Arrêt du 29 octobre 2003
IIe Cour civile

M. et Mmes les Juges Raselli, Président, Escher et Hohl.
Greffière: Mme Jordan.

X. _______,
défendeur et recourant, représenté par Me Enrico Monfrini, avocat, place du
Molard 3, 1204 Genève,

contre

J.________,
demandeur et intimé, représenté par sa curatrice Olivia Morex-Davaud, juriste
auprès du Service du Tuteur général, rue Calvin 11, 1204 Genève.

action en paternité,

recours en réforme contre l'arrêt de la Chambre civile de la Cour de justice
du canton de Genève du 14 février 2003.

Faits:

A.
Le 3 juillet 1988, Y.________, alors mariée à B._______, a donné naissance à
un garçon prénommé J._______.

Par jugement du 21 juin 1989, le Tribunal de première instance de Genève a
constaté que cet enfant n'était pas le fils de B.________.

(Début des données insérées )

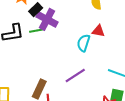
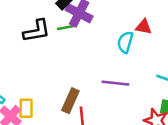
purple line: (75, 75) -> (115, 83), turned 40

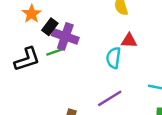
purple line: (115, 83) -> (110, 98), turned -30

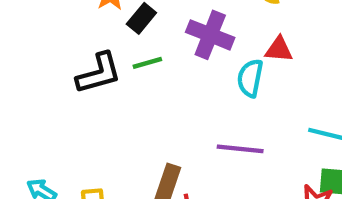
purple cross: (65, 36) -> (210, 35), moved
purple line: (110, 98) -> (240, 149), turned 35

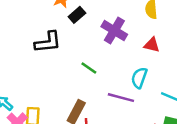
green line: (147, 63) -> (89, 68), moved, turned 42
cyan semicircle: (250, 78) -> (139, 78), moved

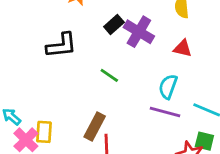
black rectangle: (77, 15) -> (114, 24), moved
purple line: (121, 98) -> (165, 112), moved

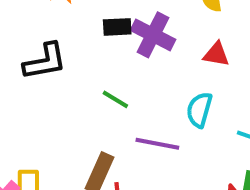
black rectangle: (114, 24) -> (117, 27), turned 42
purple line: (165, 112) -> (157, 144), moved

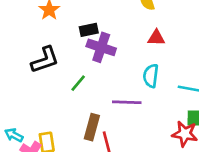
purple cross: (153, 35) -> (101, 47), moved
green line: (115, 99) -> (78, 83), moved, turned -72

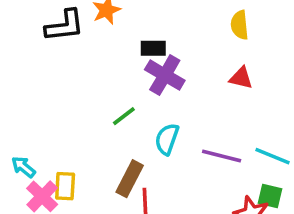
black L-shape: (45, 60) -> (65, 26), moved
cyan semicircle: (151, 76) -> (167, 139), moved
purple line: (127, 102) -> (222, 156), moved

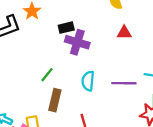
green line: (124, 116) -> (47, 75), moved
brown rectangle: (130, 179) -> (55, 100), moved

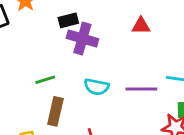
green line: (47, 75) -> (45, 80), turned 35
cyan semicircle: (88, 81) -> (96, 87), turned -84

Désigné le 23 avril 1990 comme curateur aux fins d'établir notamment la
filiation paternelle de J.________, le Tuteur général a été relevé de ses
fonctions le 1er février 1994, la mère de l'enfant ayant refusé de dévoiler
l'identité du géniteur.

Cinq ans plus tard, soit le 24 janvier 1999, Y.________ a requis du Tribunal
tutélaire qu'il entreprenne les démarches nécessaires en vue d'établir la
filiation paternelle de X.________ sur J.________. Par ordonnance des 29
janvier et 16 juin suivants, cette autorité a désigné Olivia Morex-Davaud,
juriste auprès du Service du Tuteur général, aux fonctions de curatrice de
l'enfant, avec mandat d'établir la filiation paternelle de celui-ci et de
faire valoir sa créance alimentaire.

B.
Par assignation du 21 avril 1999, assortie de mesures provisoires,
J.________, représenté par sa curatrice, a introduit une action en paternité
contre X.________, doublée d'une demande d'aliments, devant le Tribunal de
première instance de Genève.

B.a X.________ ne s'est pas présenté à l'audience d'introduction et de
comparution personnelle du 16 juin 1999. Il a fait savoir par son avocat
qu'il était désormais domicilié en Turquie, qu'il contestait sa paternité et
n'était en principe pas opposé à une expertise des sangs. Lors de cette
séance, le Tribunal a en outre procédé à l'audition de la mère en qualité de
témoin.

X. ________ n'a comparu à aucune des trois autres séances agendées.

L'instruction a été close le 14 février 2000 à l'issue des auditions de
G.________ et de S.________.

B.b Dans l'intervalle, le 24 août 1999, le Tribunal avait débouté J.________
de ses conclusions sur mesures provisoires, motif pris que la cohabitation
entre X.________ et Y.________ n'avait pas été rendue vraisemblable.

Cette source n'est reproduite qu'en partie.